-- Problem statement --
Return all lines below containing the word "Sách".

-- Dataset extract --
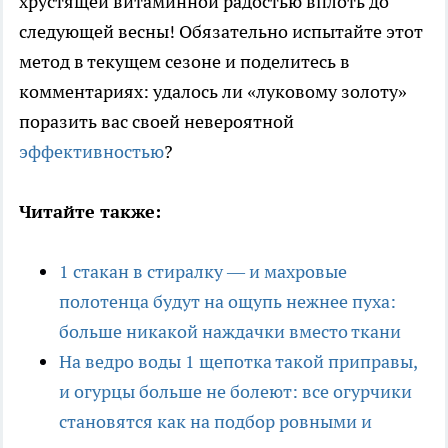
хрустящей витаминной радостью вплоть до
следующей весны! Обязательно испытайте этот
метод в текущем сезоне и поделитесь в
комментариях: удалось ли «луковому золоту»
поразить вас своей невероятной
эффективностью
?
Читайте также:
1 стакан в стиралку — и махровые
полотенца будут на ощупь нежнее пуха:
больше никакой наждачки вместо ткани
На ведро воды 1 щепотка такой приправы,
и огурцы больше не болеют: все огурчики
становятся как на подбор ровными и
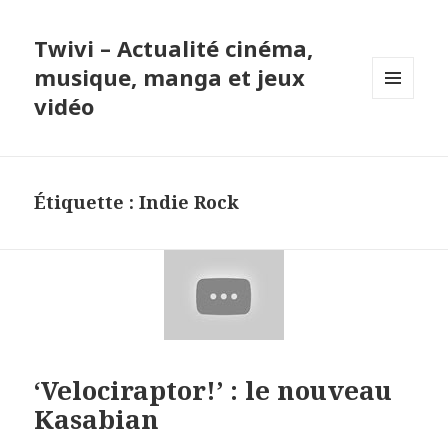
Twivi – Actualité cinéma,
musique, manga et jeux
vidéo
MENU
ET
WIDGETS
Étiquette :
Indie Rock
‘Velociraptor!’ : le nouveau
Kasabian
--
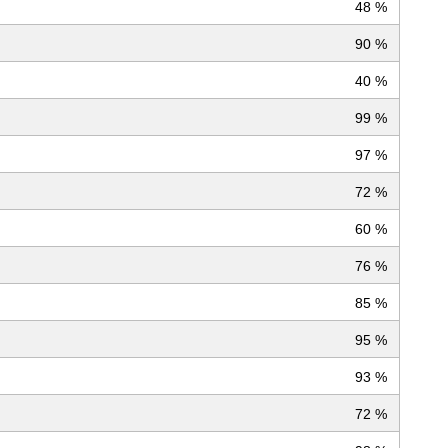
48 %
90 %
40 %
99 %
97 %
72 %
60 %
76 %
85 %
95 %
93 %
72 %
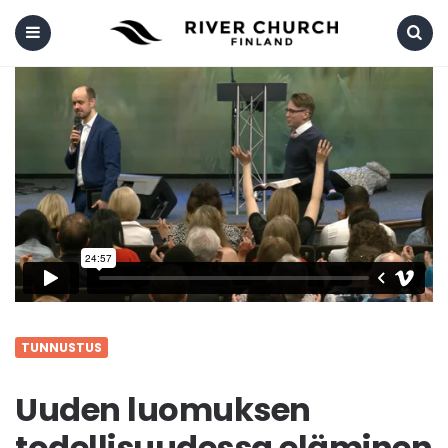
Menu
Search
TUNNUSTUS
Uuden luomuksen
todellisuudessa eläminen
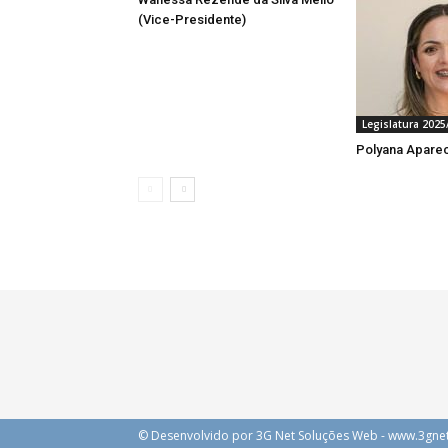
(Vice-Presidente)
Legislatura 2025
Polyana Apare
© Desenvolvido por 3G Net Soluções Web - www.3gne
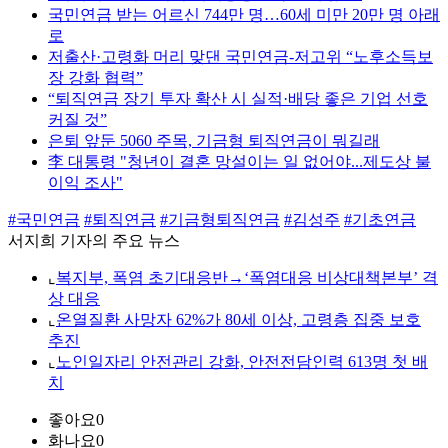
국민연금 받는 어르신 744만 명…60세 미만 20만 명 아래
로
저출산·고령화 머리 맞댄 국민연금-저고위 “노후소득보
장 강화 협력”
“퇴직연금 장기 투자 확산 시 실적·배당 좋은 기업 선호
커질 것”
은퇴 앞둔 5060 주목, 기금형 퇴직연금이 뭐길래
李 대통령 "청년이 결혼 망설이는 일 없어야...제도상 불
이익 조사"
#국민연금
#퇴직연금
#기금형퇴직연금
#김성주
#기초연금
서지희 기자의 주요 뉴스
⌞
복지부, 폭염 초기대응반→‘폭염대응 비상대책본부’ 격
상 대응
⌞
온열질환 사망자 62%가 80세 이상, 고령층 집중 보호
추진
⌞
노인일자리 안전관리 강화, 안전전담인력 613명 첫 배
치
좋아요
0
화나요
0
--
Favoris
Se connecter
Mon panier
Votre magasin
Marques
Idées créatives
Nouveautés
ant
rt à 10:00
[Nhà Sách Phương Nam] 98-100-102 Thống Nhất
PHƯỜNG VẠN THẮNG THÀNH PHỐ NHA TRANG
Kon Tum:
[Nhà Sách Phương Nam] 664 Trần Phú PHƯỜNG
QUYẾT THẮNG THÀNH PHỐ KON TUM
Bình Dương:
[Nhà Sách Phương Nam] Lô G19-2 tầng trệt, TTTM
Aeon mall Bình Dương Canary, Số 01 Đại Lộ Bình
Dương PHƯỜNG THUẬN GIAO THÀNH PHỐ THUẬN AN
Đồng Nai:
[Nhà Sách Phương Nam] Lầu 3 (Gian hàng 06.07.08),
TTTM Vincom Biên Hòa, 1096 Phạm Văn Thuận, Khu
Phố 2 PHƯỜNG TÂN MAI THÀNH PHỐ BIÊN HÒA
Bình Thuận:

-- Solution to this task --
[Nhà Sách Phương Nam] 98-100-102 Thống Nhất
[Nhà Sách Phương Nam] 664 Trần Phú PHƯỜNG
[Nhà Sách Phương Nam] Lô G19-2 tầng trệt, TTTM
[Nhà Sách Phương Nam] Lầu 3 (Gian hàng 06.07.08),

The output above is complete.